ACTIVITY: Give the data below again exactly, and drop each picture from it.

DATA:
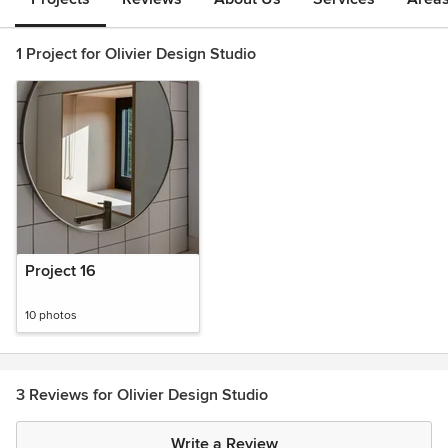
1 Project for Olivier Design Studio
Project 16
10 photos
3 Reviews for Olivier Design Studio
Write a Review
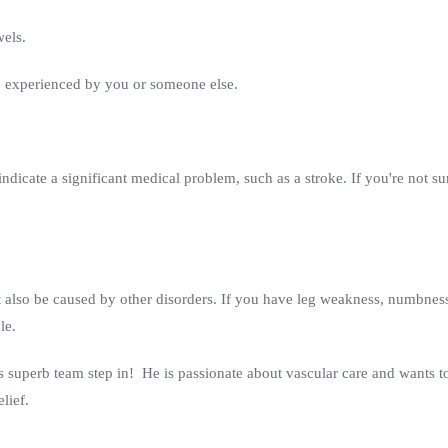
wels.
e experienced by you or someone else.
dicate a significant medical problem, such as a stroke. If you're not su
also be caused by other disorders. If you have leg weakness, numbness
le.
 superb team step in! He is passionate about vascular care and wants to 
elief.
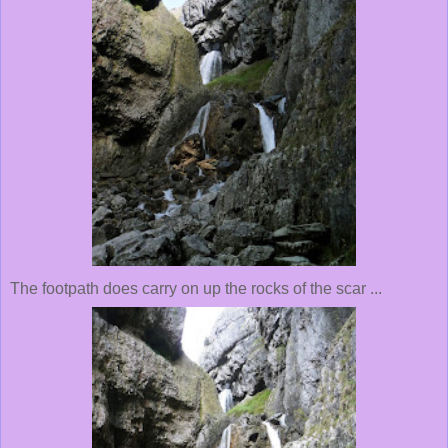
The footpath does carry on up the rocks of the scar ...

TASK OUTPUT:
1 Project for Olivier Design Studio
Project 16
10 photos
3 Reviews for Olivier Design Studio
Write a Review
wels.
e experienced by you or someone else.
dicate a significant medical problem, such as a stroke. If you're not su
also be caused by other disorders. If you have leg weakness, numbness
le.
 superb team step in! He is passionate about vascular care and wants to 
elief.
The footpath does carry on up the rocks of the scar ...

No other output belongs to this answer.